The answer to this is generally no, except in certain circumstances. Loan defaulting by itself is not a crime and defaulters cannot be arrested.
But if a defaulter has not repaid a loan despite being liable for the same, the lender can file a case in civil court against the borrower.
However, if the borrower is deemed to be a wilful defaulter by -
- Either not paying despite being able to
- Or diverting the loan or funds for reasons other than those provided while availing the loan
- Or even disposal or transfer of collateral without the lender’s knowledge
Then a criminal case can be filed against the defaulter which may lead to arrest and a trial in a criminal court.
Lenders have to legally follow certain processes if they wish to initiate a loan recovery process against the borrower.

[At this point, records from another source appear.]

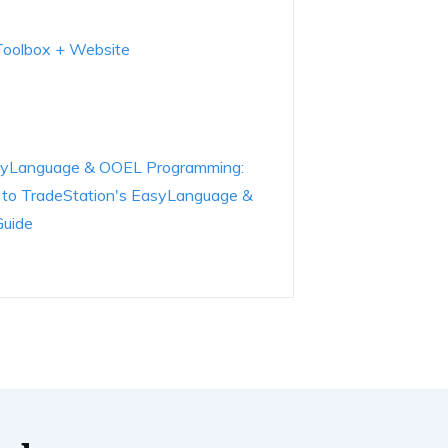
 Toolbox + Website
EasyLanguage & OOEL Programming:
e to TradeStation's EasyLanguage &
Guide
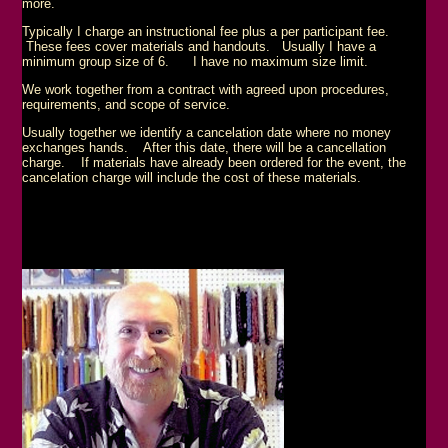
more.
Typically I charge an instructional fee plus a per participant fee.
These fees cover materials and handouts. Usually I have a
minimum group size of 6. I have no maximum size limit.
We work together from a contract with agreed upon procedures,
requirements, and scope of service.
Usually together we identify a cancelation date where no money
exchanges hands. After this date, there will be a cancellation
charge. If materials have already been ordered for the event, the
cancelation charge will include the cost of these materials.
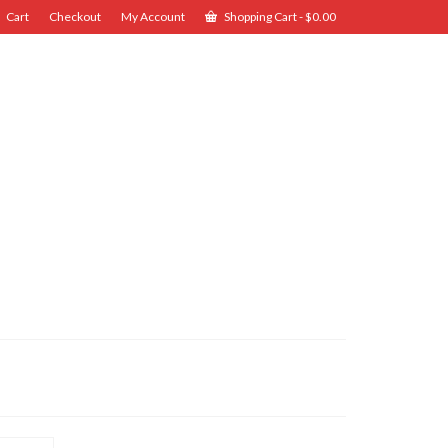
Cart
Checkout
My Account
Shopping Cart
-
$
0.00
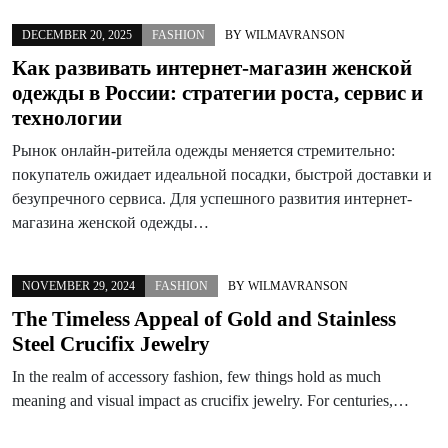
DECEMBER 20, 2025
FASHION
BY
WILMAVRANSON
Как развивать интернет-магазин женской
одежды в России: стратегии роста, сервис и
технологии
Рынок онлайн-ритейла одежды меняется стремительно:
покупатель ожидает идеальной посадки, быстрой доставки и
безупречного сервиса. Для успешного развития интернет-
магазина женской одежды…
NOVEMBER 29, 2024
FASHION
BY
WILMAVRANSON
The Timeless Appeal of Gold and Stainless
Steel Crucifix Jewelry
In the realm of accessory fashion, few things hold as much
meaning and visual impact as crucifix jewelry. For centuries,…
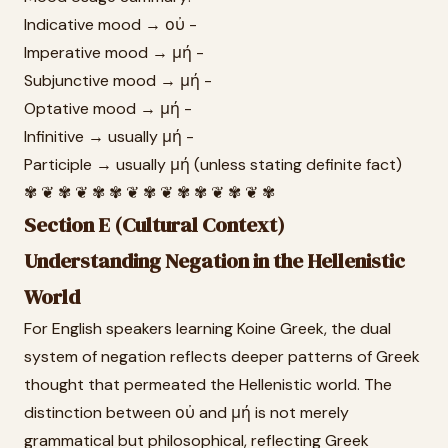
Indicative mood → οὐ -
Imperative mood → μή -
Subjunctive mood → μή -
Optative mood → μή -
Infinitive → usually μή -
Participle → usually μή (unless stating definite fact)
✾ ❦ ✾ ❦ ✾ ✾ ❦ ✾ ❦ ✾ ✾ ❦ ✾ ❦ ✾
Section E (Cultural Context)
Understanding Negation in the Hellenistic
World
For English speakers learning Koine Greek, the dual
system of negation reflects deeper patterns of Greek
thought that permeated the Hellenistic world. The
distinction between οὐ and μή is not merely
grammatical but philosophical, reflecting Greek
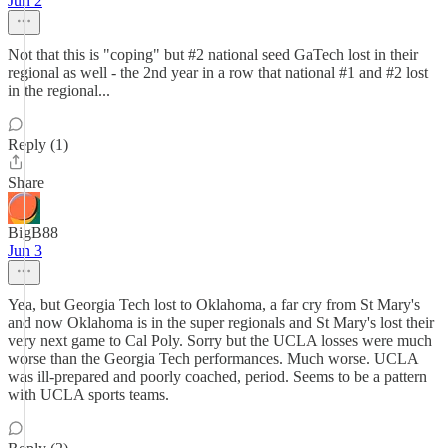
Jun 2
Not that this is "coping" but #2 national seed GaTech lost in their
regional as well - the 2nd year in a row that national #1 and #2 lost
in the regional...
Reply (1)
Share
BigB88
Jun 3
Yea, but Georgia Tech lost to Oklahoma, a far cry from St Mary's
and now Oklahoma is in the super regionals and St Mary's lost their
very next game to Cal Poly. Sorry but the UCLA losses were much
worse than the Georgia Tech performances. Much worse. UCLA
was ill-prepared and poorly coached, period. Seems to be a pattern
with UCLA sports teams.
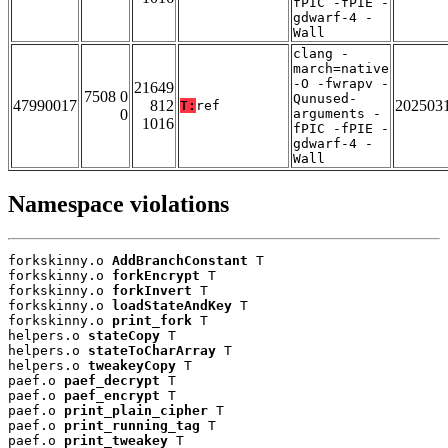
fPIC -fPIE -
gdwarf-4 -
Wall
clang -
march=native
-O -fwrapv -
21649
7508 0
Qunused-
47990017
812
202503
T:
ref
0
arguments -
1016
fPIC -fPIE -
gdwarf-4 -
Wall
Namespace violations
forkskinny.o 
AddBranchConstant
 T

forkskinny.o 
forkEncrypt
 T

forkskinny.o 
forkInvert
 T

forkskinny.o 
loadStateAndKey
 T

forkskinny.o 
print_fork
 T

helpers.o 
stateCopy
 T

helpers.o 
stateToCharArray
 T

helpers.o 
tweakeyCopy
 T

paef.o 
paef_decrypt
 T

paef.o 
paef_encrypt
 T

paef.o 
print_plain_cipher
 T

paef.o 
print_running_tag
 T

paef.o 
print_tweakey
 T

In case collateral has been provided, the asset(s) can be repossessed by the lender under the SARFAESI (Securitisation and Reconstruction of Financial Assets and Enforcement of Security Interests) Act.
However, the rights of every loan defaulter must be upheld. These are -
- Right to Notice
- Right to Fair Value
- Right to be Heard
- Right to Claim the Balance
- Right to be Treated Politely
For more information about this, take a look at our article on legal action for defaulters.
Banks and other lenders can generally predict when a borrower is on the verge of defaulting based on their financial behavior as well as a credit score.
The process followed by each lender will vary but generally, it involves trying to change certain conditions to help the borrower repay the loan such as increasing repayment terms.
If this does not work then assets may be seized in case of secured loans or loan recovery agents may be enlisted. If neither of these works, the lender may write off the loan or declare the borrower/company as a Non-Performing Asset or NPA.
Frequently Asked Questions (FAQs)
- Can lenders recover the loan amount from the guarantor if the borrower defaults?
- Yes, the lender can recover the loan amount from the guarantor unless stated otherwise in the loan agreement.
- If the guarantor refuses to comply with the same despite having the finances to pay, he/she will be treated as a wilful defaulter.
In case of the unfortunate demise of the principal borrower, the loan agreement is generally transferred to the legal heirs or the co-applicant. Certain lenders also offer insurance policies against the same and can be explored by borrowers.
- An account is considered to be an NPA if the interest or installment has not been paid for over 90 days.
- Being categorized as an NPA is harmful to one’s financial future as it prevents him/her from borrowing credit or availing loan again in the future. Additionally, the borrower’s credit score will also be severely affected.